(Instructions for the task):
Leave no picture in, and give every entry again exactly.

(Material for this exercise):
══════

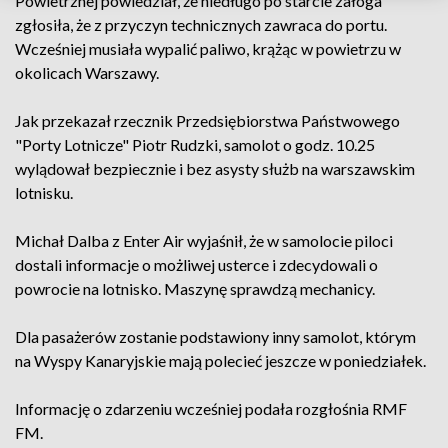
Powietrznej powiedział, że niedługo po starcie załoga
zgłosiła, że z przyczyn technicznych zawraca do portu.
Wcześniej musiała wypalić paliwo, krążąc w powietrzu w
okolicach Warszawy.
Jak przekazał rzecznik Przedsiębiorstwa Państwowego
"Porty Lotnicze" Piotr Rudzki, samolot o godz. 10.25
wylądował bezpiecznie i bez asysty służb na warszawskim
lotnisku.
Michał Dalba z Enter Air wyjaśnił, że w samolocie piloci
dostali informacje o możliwej usterce i zdecydowali o
powrocie na lotnisko. Maszynę sprawdzą mechanicy.
Dla pasażerów zostanie podstawiony inny samolot, którym
na Wyspy Kanaryjskie mają polecieć jeszcze w poniedziałek.
Informację o zdarzeniu wcześniej podała rozgłośnia RMF
FM.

══════

(Answer to the exercise):
Powietrznej powiedział, że niedługo po starcie załoga
zgłosiła, że z przyczyn technicznych zawraca do portu.
Wcześniej musiała wypalić paliwo, krążąc w powietrzu w
okolicach Warszawy.
Jak przekazał rzecznik Przedsiębiorstwa Państwowego
"Porty Lotnicze" Piotr Rudzki, samolot o godz. 10.25
wylądował bezpiecznie i bez asysty służb na warszawskim
lotnisku.
Michał Dalba z Enter Air wyjaśnił, że w samolocie piloci
dostali informacje o możliwej usterce i zdecydowali o
powrocie na lotnisko. Maszynę sprawdzą mechanicy.
Dla pasażerów zostanie podstawiony inny samolot, którym
na Wyspy Kanaryjskie mają polecieć jeszcze w poniedziałek.
Informację o zdarzeniu wcześniej podała rozgłośnia RMF
FM.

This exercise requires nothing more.